How big is a "big deal"?
Glad you asked! Statewide tourism spending in the state of Washington increased by 4.6% in 2012 over the previous year. Tourism spending in Spokane increased by 7% in the same period, raking in about 600 million in visitor dollars, and when you think about the fact that they have a budget of 3.8 million, that's a whopping 15,700% return on investment.
No small potatoes for a destination this close to the Idaho border, if you're picking up what I'm putting down.
How does it happen?
DMAI's Executive Vice President and COO, Victoria Isley, traveled to attend Visit Spokane's annual meeting and presented on the complexities of destination marketing and how the evolution of travel search and buying impacts the way DMOs like Visit Spokane continue to communicate with travelers. Here are some takeaways:
Destination marketing is complicated.
We operate in a saturated market with a long sales funnel and multiple stakeholder and competitor relationships to manage along the way. In fact, it's less of a funnel these days than it is a twirl-a-whirl. Our job is to make sure our shared, owned, earned, and paid media are all in sync to drive demand for our destinations. We harness the travel industry's economic power for our communities' benefit.
But our tools serve a clear purpose.
When all's said and done, our marketing tools are a means to an end. While consumers may visit 22 websites on average when planning a trip, no one makes a list of websites they want to visit before they die. Getting someone to visit your website is not the end game. Your website, or any other marketing medium, should ultimately help get your destination on people's bucket lists.
And they work.
As word of mouth is still the most trusted source of information for travelers, it's up to DMOs to establish the right mix of channels that not only tells your destination's story, but also makes storytellers out of your visitors. It's about personal expression and not just media impressions, and the more we create the kind of experiences that make visitors want to share, the more we can look forward to bringing economic growth to our local stakeholders.
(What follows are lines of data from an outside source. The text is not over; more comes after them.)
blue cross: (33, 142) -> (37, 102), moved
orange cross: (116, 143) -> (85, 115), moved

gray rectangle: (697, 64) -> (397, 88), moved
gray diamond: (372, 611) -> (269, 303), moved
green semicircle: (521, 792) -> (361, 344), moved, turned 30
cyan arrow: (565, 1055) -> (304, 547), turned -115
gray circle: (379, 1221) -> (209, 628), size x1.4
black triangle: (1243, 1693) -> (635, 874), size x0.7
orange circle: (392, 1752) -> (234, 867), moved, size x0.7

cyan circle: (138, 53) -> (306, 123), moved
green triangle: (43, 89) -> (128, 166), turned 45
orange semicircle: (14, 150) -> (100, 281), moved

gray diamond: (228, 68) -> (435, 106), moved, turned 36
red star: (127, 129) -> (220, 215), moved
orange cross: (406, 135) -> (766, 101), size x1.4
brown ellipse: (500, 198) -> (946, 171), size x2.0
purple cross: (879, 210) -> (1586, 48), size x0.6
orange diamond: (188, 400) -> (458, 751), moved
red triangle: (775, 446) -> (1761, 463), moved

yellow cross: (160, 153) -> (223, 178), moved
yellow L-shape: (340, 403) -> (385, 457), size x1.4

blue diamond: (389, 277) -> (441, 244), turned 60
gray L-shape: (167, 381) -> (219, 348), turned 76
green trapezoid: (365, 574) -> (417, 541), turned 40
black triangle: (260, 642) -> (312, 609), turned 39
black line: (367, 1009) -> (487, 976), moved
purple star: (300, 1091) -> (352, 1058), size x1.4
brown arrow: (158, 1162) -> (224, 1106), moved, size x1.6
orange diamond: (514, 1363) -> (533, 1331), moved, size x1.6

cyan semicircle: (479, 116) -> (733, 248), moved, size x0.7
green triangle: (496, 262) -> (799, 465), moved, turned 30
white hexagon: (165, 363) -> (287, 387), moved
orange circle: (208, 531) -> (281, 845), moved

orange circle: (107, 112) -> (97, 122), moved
We're so glad to have participated in Visit Spokane's "Big Meeting" this year with several hundred tourism stakeholders. With all the upcoming developments like those surrounding their mobile visitor center, customized visitor service training program for their community, convention center expansion and new, 700-room downtown hotel by local hotelier Walt Worthy, DMAI looks forward to another great meeting in 2014.